Sahni's views on the phylogeny of the stachyosperms were decidedly advanced. He pointed out the strong evidence against a derivation of these plants from megaphyllous ancestors, and was inclined to regard the position of their megasporangia on caulinar branches as a primitive feature. D. H. Scott expressed similar thoughts at about the same time; but it was not until ten years later that W. Zimmermann introduced the telome concept in his Phylogenie der Pflanzen, and more than another ten years were to pass before direct evidence was brought forward by Florin in the case of the conifers and the Cordaitales. It would be interesting to know whether Sahni - like Zimmermann at a later date was influenced by Kidston and Lang's discovery of the axial and terminal position of the sporangia of the Psilophytales. He did not quote the first Rhynie paper, which had appeared about two years earlier, but this may be due to a natural reluctance to enter into comparisons with plants so remote in systematic position and geological age. Only three years later he showed that he was fully alive to the consequences of the Scottish discoveries by his study of the sporangiophores of the Psilotaceae (1923, 1923 b ).

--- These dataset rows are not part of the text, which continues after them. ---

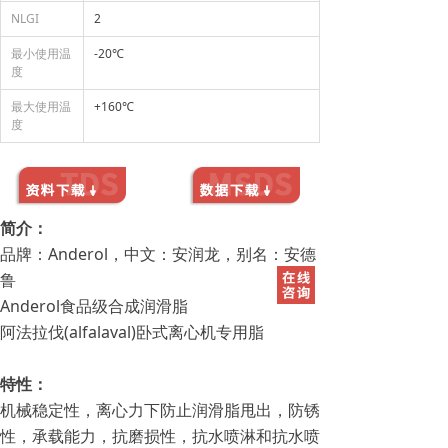
NLGI
2
最小使用温
-20℃
度
最大使用温
+160℃
度
简介：
品牌：Anderol，中文：安润龙，别名：安德
鲁
Anderol食品级合成润滑脂
阿法拉伐(alfalaval)卧式离心机专用脂
特性：
机械稳定性，离心力下防止润滑脂甩出，防锈
性，承载能力，抗磨损性，抗水喷淋和抗水喷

n his early work on living plants Sahni followed the example of his teacher by mostly choosing those groups which particularly invite comparison with the fossils. It was almost inevitable that from the first he came to adopt a phyletic view in his morphological interpretations and thus to stand out as a decided adherent of what has been named "the new morphology" (H. HAMSHAW THOMAS, 1931). His discussions of phylogenetic relationships at this time throw a vivid light on his analytical mind and his interest in general problems. But they also show that at an early date he had acquired a remarkably extensive knowledge of the morphology and anatomy of both living and fossil pteriodophytes and gymnosperms. One cannot but be impressed with the large amount of high class work which he crammed into the years he spent at Cambridge, dividing his time, as he did, between various little related and most difficult subjects. Sahni's first contributions to pure palaebotany, too, were products of his research work at the Botany School. With an interval of only a couple of years between them he published papers on two widely different groups of palaeobotanical subjects:

  • The anatomy and morphology of Palaeozoic ferns, and
  • The fossil Plants of the Indian Gondwana formations.

His later publications, too, are largely concerned with these two fields of investigation. It was fortunate for palaeobotany, no less than for Sahni himself, that, at the very outset of his scientific career, his attentIon was thus attracted to fruitful branches of research which were to hold his interest to the end of his life. We have Sahni's own words to prove that this important first choice of subjects was chiefly inspired by Seward. Even after Sahni had left England, Seward continued to take a great interest in his gifted Indian pupil who, in after years, frequently expressed his gratitude to the founder and leader of the Cambridge school of palaeobotanical research.